Hanielyn Caroscos, 25, and her husband Joel, 31, happily announced to the rest of the 19 couples who tied the knot in a mass wedding last week that finally everyone can live with peace knowing that their union is already blessed by God.
Caroscos and the other couples are all beneficiaries of SM Cares Village-Bogo, home to 194 families and 879 individuals, located in a one-hectare lot in Barangay Polambato, Bogo City, north of Cebu.
The mass wedding was part of the third anniversary celebration of the village, which was launched on Nov. 9, 2014, a year after Yolanda wrecked havoc in the northern parts of Cebu including Bogo City.
It was held in the village and was sponsored by the Felicidad Sy Foundation.
There were 60 unwed couples in the village but only 19 were able to register because others have yet to secure all the requirements.
Caroscos and her husband have been cohabiting for nine years and was blessed with a six-year-old daughter Johanny Mae.
That was, however, just the icing on the cake as SM Cares officially handed to the homeowners’ certificates allowing them to live in the village for 25 years.
Each family can live in their assigned house for 25 years, should the primary beneficiary die, one of their children can take over or they can turn over the house back to SM Cares.
“This is the best wedding gift for us and for everyone living here,” said Caroscos in Cebuano.
She said she remembered how hopeless she felt four years ago while seeing how the strong winds brought by Yolanda slowly tore through her rented home wiping clear the area where it once stood.
“I remember vividly. My daughter was only two years old then. I felt really sad and almost lost hope because we were left with nothing. All we had were the clothes we were wearing and some things we brought with us when we took shelter in a neighbor’s home,” she said.
Her husband Joel works for a fishing company and they were renting a one-bedroom house in Barangay Polambato when Yolanda hit their area.
“We were a young family just starting out and then that happened (Yolanda). I was devastated, a lot of us here were.” After the typhoon, a neighbor took them in and allowed them to occupy one of the bedrooms while they slowly recover.
Later, people from Ramon Aboitiz Foundation (RAFI), which SM Cares partnered for the project to help them screen and later build and manage the community, came and surveyed their neighborhood.
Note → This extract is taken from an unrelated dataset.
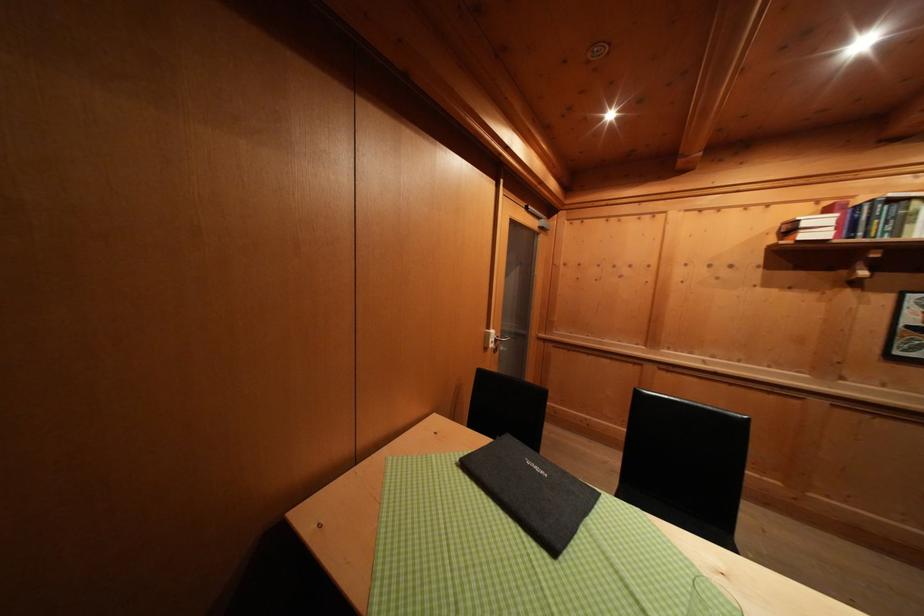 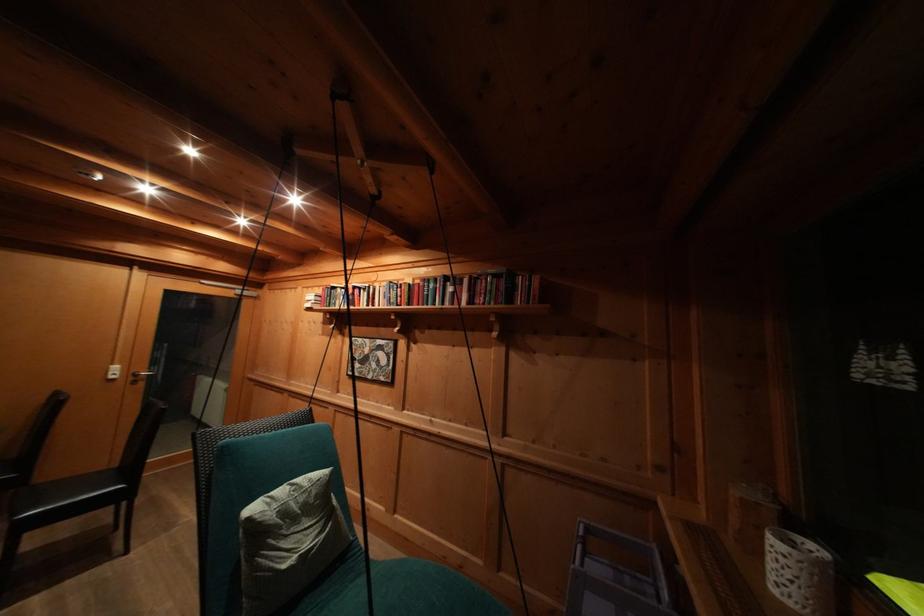 Locate, in the second image, the point that corresponds to pixel 707 216 in the first image.

(313, 293)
“They interviewed us and thankfully we were selected. We were very happy to be among the chosen beneficiaries because it gave us a good place to start over,” she said.
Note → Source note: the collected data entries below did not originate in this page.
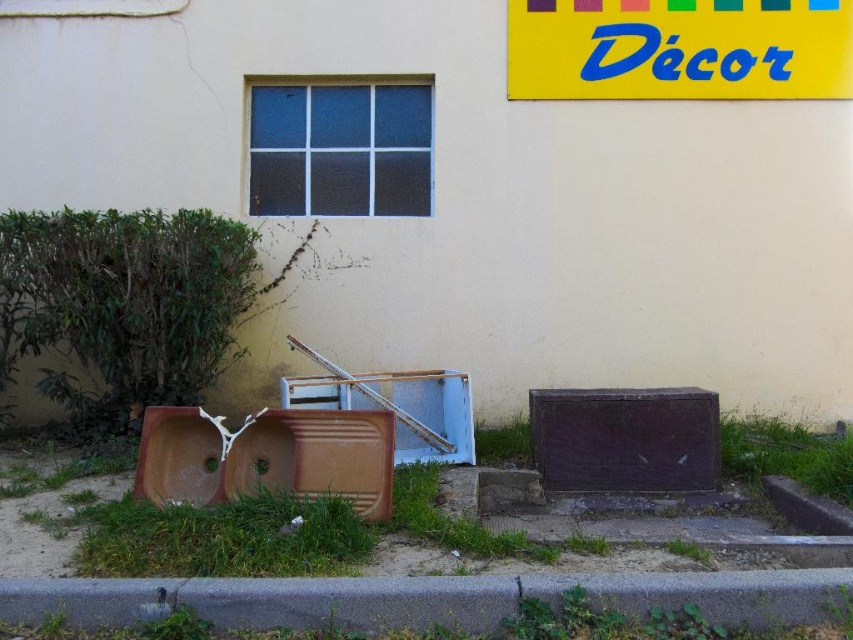 Question: Does gray asphalt curb at lower center have a lesser width compared to brown matte sink at lower left?

Choices:
 (A) no
 (B) yes

Answer: (A)

Question: Which object is closer to the camera taking this photo?

Choices:
 (A) gray asphalt curb at lower center
 (B) yellow plastic sign at upper center

Answer: (A)

Question: Does yellow plastic sign at upper center have a lesser width compared to brown matte sink at lower left?

Choices:
 (A) yes
 (B) no

Answer: (B)

Question: Estimate the real-world distances between objects in this image. Which object is closer to the gray asphalt curb at lower center?

Choices:
 (A) yellow plastic sign at upper center
 (B) brown matte sink at lower left

Answer: (B)

Question: Does gray asphalt curb at lower center have a smaller size compared to yellow plastic sign at upper center?

Choices:
 (A) yes
 (B) no

Answer: (A)

Question: Which object is positioned closest to the yellow plastic sign at upper center?

Choices:
 (A) gray asphalt curb at lower center
 (B) brown matte sink at lower left

Answer: (B)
Caroscos and her family now lives in house #17 Rotary St., which they now have made into a two-storey home investing P10,000.
The 200-houses village is the first of four SM Cares Villages in the country.
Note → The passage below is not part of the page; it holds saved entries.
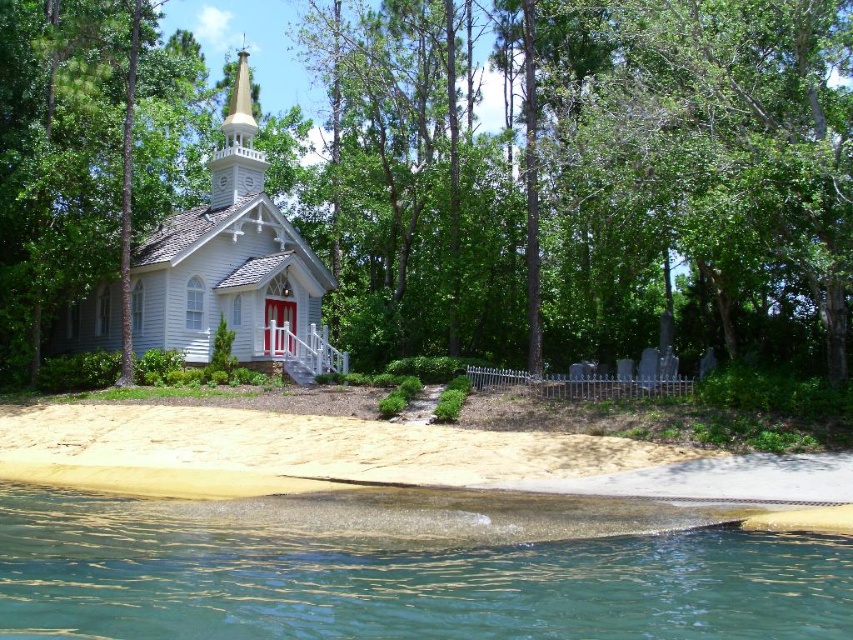 You are standing in front of the white chapel on the shoreline and notice two points marked in the scene. The first point is at coordinates point (10, 6) and the second is at point (27, 451). Which of these two points is closer to you as you face the chapel?

Point (10, 6) is closer to you because it is further to the viewer than point (27, 451).

You are a photographer planning to capture the white wooden church at center and the clear glass water at lower left in a single frame. Based on their sizes in the image, which object will appear more prominent in the photo?

The white wooden church at center will appear more prominent in the photo because it is larger than the clear glass water at lower left.

You are standing at the entrance of the chapel and want to take a photo of the green leafy tree at center. Which direction should you face to capture it in your view?

The green leafy tree at center is located at point (582, 176), which is to the left of the chapel. Therefore, you should face to the left side of the chapel to capture the green leafy tree at center in your view. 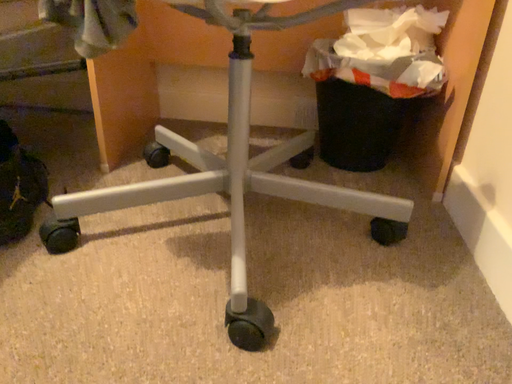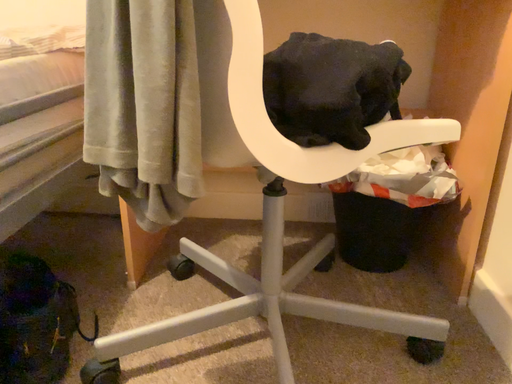 Question: How did the camera likely rotate when shooting the video?

Choices:
 (A) rotated downward
 (B) rotated upward

Answer: (B) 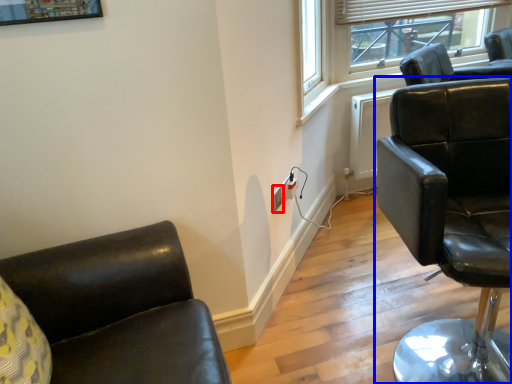 Question: Which of the following is the farthest to the observer, electric outlet (highlighted by a red box) or chair (highlighted by a blue box)?

Choices:
 (A) electric outlet
 (B) chair

Answer: (A) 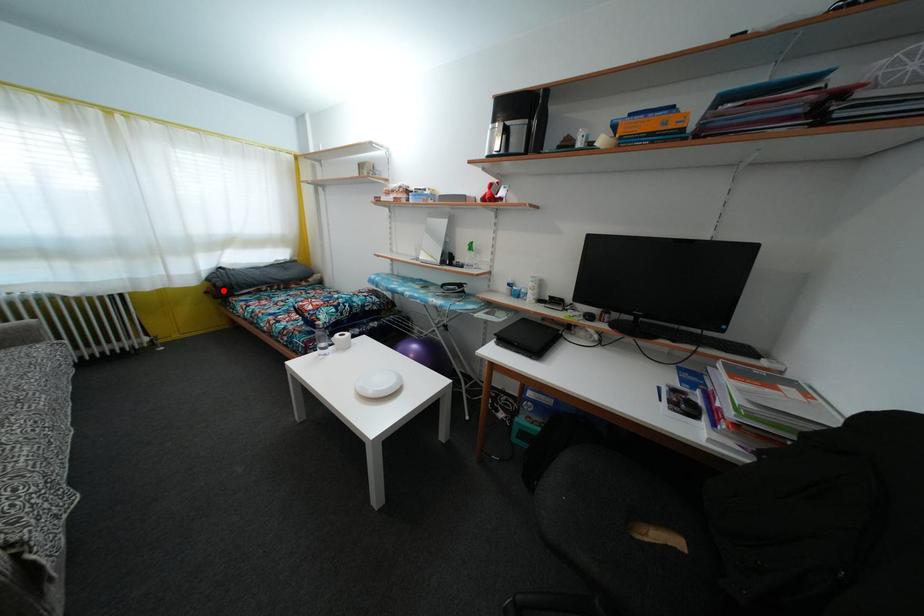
Each of the beneficiaries were assigned a 24-square-meter disaster-resilient, one-storey house, which can be expanded to two-storey building.
Each unit costs at least P300,000 and was built by professional builders.
Today, the village has its own basketball court, which was donated by a BPO company, and a community center donated by a seafarers placement agency group.
The SM Cares Village-Bogo Homeowners’ Association, aided by RAFI, has also formed a cooperative, which now runs a bakeshop and a convenience store located at the ground floor of the community center as a livelihood project.
Full of life
After the turnover, the homeowners will be left to manage the community on their own.
“I remembered when we just broke ground, all we had were plans and concepts. Now we see a community full of life, laughter, happiness powered by hope, passion and a shared responsibilty,” said Annie Garcia, SM Supermalls president.
Garcia said it was not easy when they started as they faced the challenge of having to fulfill a daunting task of doing something they have never done before.
“This was a vision born out of compassion and has become a patriotic duty. The Fernan family jumpstarted the project when they donated the lot,” she said.
Marissa Fernan, SM Prime Holdings vice president, said she remembered seeing an area, which was just planted with sugarcane four years ago right where the community has vigorously developed.
“I thought, what would one hectare here and another hectare for the school (Marcelo B. Fernan Elementary School) do to our family income? If you look at how it has helped numerous families, it’s very heartwarming,” said Fernan.
“My heart is full because of what I see now. We will be turning over the community to you, please manage the village well. We will still be here but please, 90 percent of the work is yours,” she urged the homeowners.